> [YOUR ASSIGNMENT]: Report the count of lines containing the word "Jaskaran" in the entries below, and nothing more.

> [DATASET ENTRIES]:

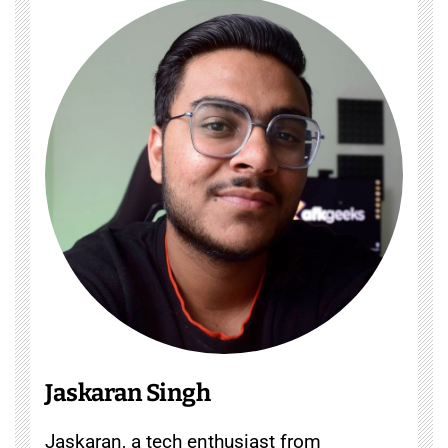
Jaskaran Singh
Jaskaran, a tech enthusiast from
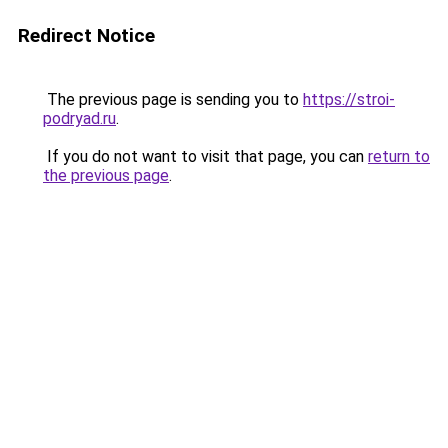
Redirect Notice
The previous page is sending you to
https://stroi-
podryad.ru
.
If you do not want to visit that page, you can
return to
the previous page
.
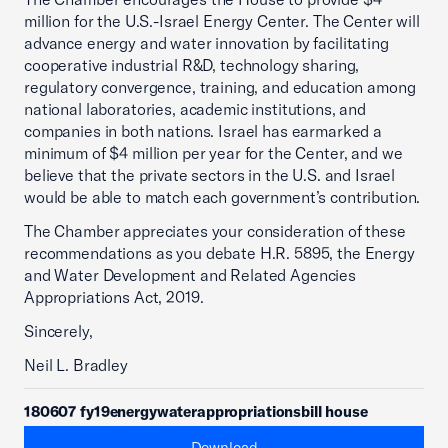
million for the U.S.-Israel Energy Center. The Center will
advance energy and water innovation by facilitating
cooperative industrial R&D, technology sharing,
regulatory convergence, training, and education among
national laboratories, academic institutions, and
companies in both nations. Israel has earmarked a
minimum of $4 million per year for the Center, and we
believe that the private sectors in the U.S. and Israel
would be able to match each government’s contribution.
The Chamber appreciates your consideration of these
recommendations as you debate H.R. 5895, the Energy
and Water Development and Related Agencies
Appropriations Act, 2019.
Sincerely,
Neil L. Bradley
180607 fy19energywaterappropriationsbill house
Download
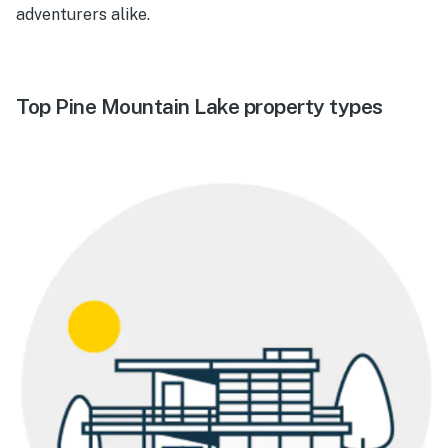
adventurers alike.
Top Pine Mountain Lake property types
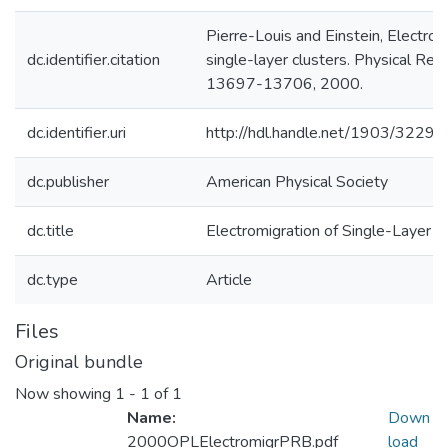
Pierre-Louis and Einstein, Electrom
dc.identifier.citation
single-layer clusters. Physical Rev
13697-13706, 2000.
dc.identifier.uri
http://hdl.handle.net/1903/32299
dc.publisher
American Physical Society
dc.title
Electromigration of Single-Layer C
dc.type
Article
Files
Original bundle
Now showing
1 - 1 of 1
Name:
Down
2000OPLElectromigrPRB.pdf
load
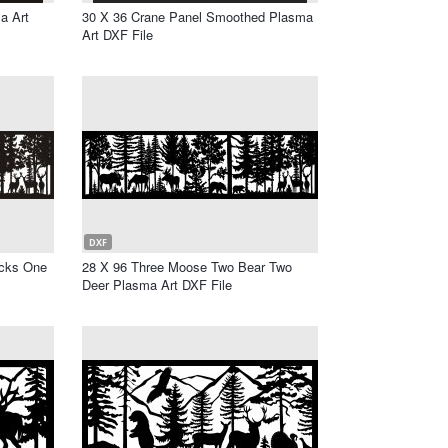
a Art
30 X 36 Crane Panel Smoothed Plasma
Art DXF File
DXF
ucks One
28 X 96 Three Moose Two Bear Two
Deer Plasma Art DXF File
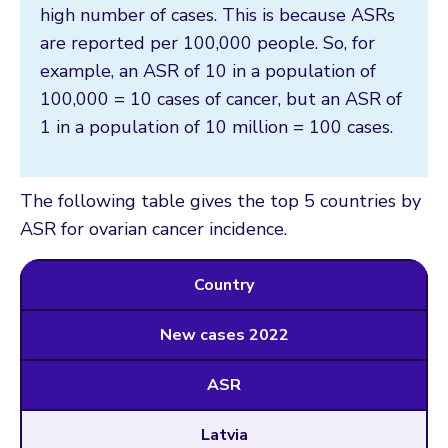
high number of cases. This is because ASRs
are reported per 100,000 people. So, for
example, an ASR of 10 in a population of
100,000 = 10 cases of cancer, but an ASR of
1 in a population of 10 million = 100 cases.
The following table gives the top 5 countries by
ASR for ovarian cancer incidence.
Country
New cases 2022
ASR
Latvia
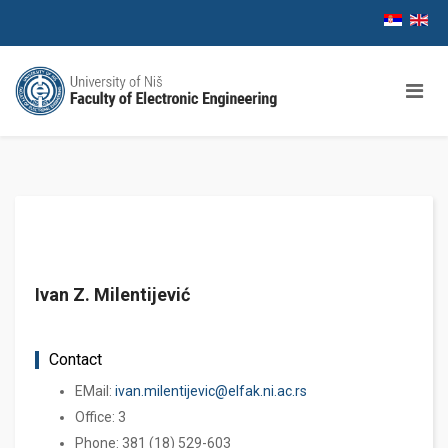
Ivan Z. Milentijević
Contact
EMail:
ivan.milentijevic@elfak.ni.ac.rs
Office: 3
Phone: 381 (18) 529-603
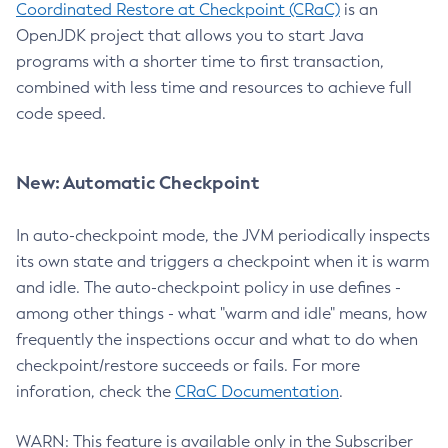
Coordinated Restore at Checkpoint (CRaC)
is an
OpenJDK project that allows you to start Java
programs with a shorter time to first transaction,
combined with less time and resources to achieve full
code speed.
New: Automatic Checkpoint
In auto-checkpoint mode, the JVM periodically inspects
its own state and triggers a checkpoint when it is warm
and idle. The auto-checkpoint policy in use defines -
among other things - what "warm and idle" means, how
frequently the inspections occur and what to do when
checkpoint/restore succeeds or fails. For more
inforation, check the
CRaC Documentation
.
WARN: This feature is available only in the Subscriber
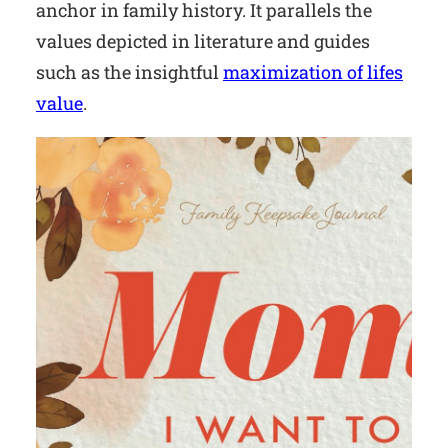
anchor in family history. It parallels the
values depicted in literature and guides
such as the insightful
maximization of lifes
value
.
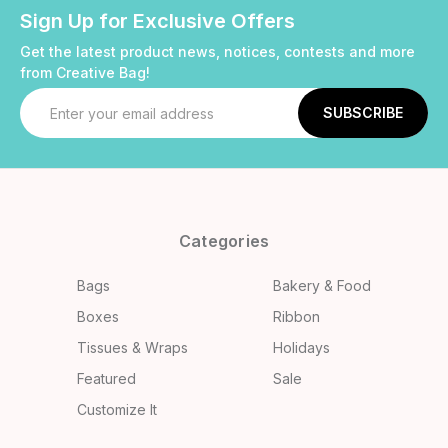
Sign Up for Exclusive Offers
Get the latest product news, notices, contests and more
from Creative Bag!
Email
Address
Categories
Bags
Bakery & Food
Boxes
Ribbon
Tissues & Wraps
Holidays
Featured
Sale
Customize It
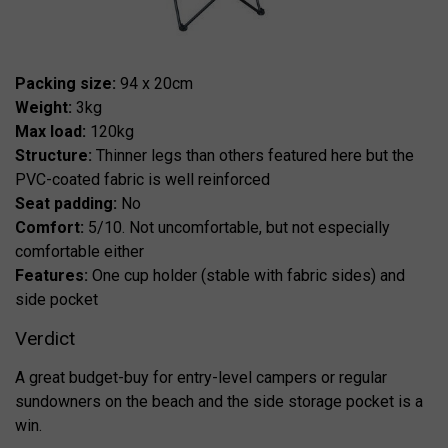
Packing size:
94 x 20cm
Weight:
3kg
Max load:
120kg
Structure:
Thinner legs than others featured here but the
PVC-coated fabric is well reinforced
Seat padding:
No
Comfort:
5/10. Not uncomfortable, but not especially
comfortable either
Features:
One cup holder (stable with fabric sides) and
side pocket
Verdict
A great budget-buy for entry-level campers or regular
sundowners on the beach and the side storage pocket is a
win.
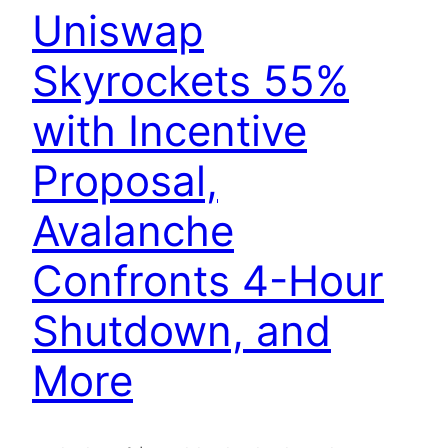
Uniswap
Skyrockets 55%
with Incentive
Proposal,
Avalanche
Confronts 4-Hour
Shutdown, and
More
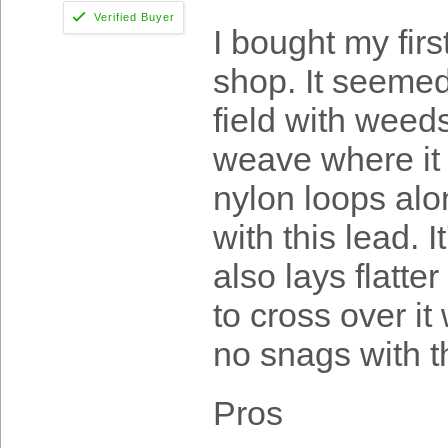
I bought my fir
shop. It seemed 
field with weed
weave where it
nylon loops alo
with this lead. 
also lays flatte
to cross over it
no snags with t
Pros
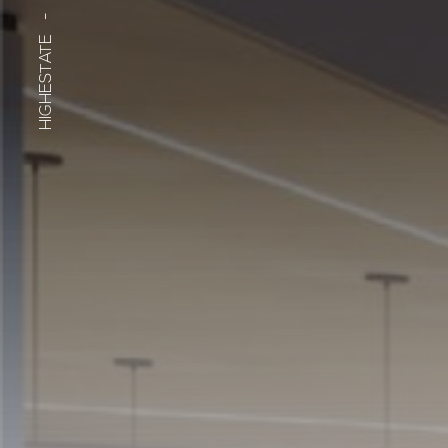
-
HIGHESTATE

> [TASK OUTPUT]: 2